While advancements in AI image creation have been notable, image processing has historically struggled more often. However, Apple is poised to change this narrative by showcasing a new method that comprehends and executes intricate text commands for image editing, making it smarter overall.

Apple’s latest AI image editing model comes in the form MGIE, which stands for Multimodal Large Language Models Guided Image Editing, created in partnership with researchers at the University of California. This new open-source model can edit images based on simple language descriptions.

Here are a few example images edited through Apple’s MGIE.

ModalImg

Utilizing Multimodal Large Language Models (MLLMs), MGIE excels in deciphering user commands and executing pixel-precise image alterations. Leveraging the prowess of MLLMs, which can effectively analyze both textual and visual inputs, MGIE represents a significant stride in image processing technology. This approach builds upon the success of applications like ChatGPT, which employs GPT-4V to comprehend images, and DALL-E 3 to generate new ones.

Thanks to these capabilities, Apple’s MGIE allows users to perform tasks as simple as color adjustment all the way to complicated projects such as object manipulation. MGIE boasts of enabling these features for the first time.

MGIE also boasts the capability to execute both global and local image manipulations as well as expressive instruction-based editing, facilitating common Photoshop-esque alterations like cropping, scaling, rotating, mirroring, and applying filters.

MGIE boasts the capability to execute both global and local image manipulations with finesse.

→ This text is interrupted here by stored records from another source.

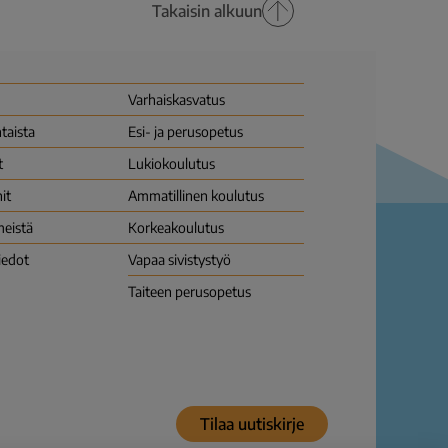
Takaisin alkuun
Varhais­kasvatus
taista
Esi- ja perusopetus
t
Lukio­koulutus
it
Ammatillinen koulutus
meistä
Korkea­koulutus
iedot
Vapaa sivistys­työ
Taiteen perusopetus
Tilaa uutiskirje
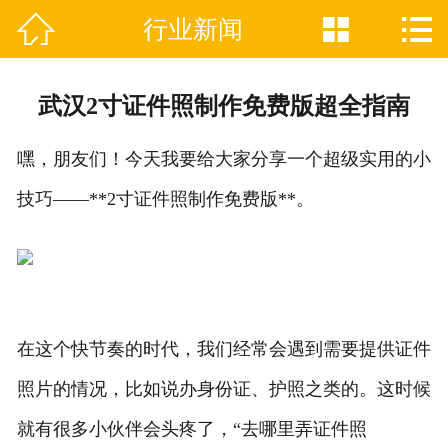



行业新闻

网站首页
关于我们
武汉2寸证件照制作免费版超全指南
证件制作业务范围
嘿，朋友们！今天我要给大家分享一个超级实用的小
新闻资讯
技巧——**2寸证件照制作免费版**。
联系我们
在这个快节奏的时代，我们经常会遇到需要提供证件
照片的情况，比如说办身份证、护照之类的。这时候
就有很多小伙伴会头疼了，“去哪里弄证件照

This versatile model enables expressive instruction-based editing, facilitating common Photoshop-esque alterations like cropping, scaling, rotating, mirroring, and applying filters.

Moreover, MGIE demonstrates proficiency in comprehending intricate commands such as altering backgrounds, adding or removing objects, and seamlessly merging multiple images.

This model aims to resolve the problem of user prompts often being too short and devoid of sufficient descriptions. To overcome this problem, the model has been trained to add a preface to the user’s instruction such as “What will this image be like if” around the prompt. This allows MGIE to create a very detailed prompt by itself.

These prompts tend to become too lengthy at times, which is why there is a separate pre-trained model that can shorten them. For instance, terms such as “desert” are correlated with concepts like “sand dunes” or “cacti”. Subsequently, the model proceeds to generate the image. OpenAI utilizes a comparable methodology with DALL-E 3 in ChatGPT.

MGIE can be accessed through GitHub as well as Hugging Face through a demo.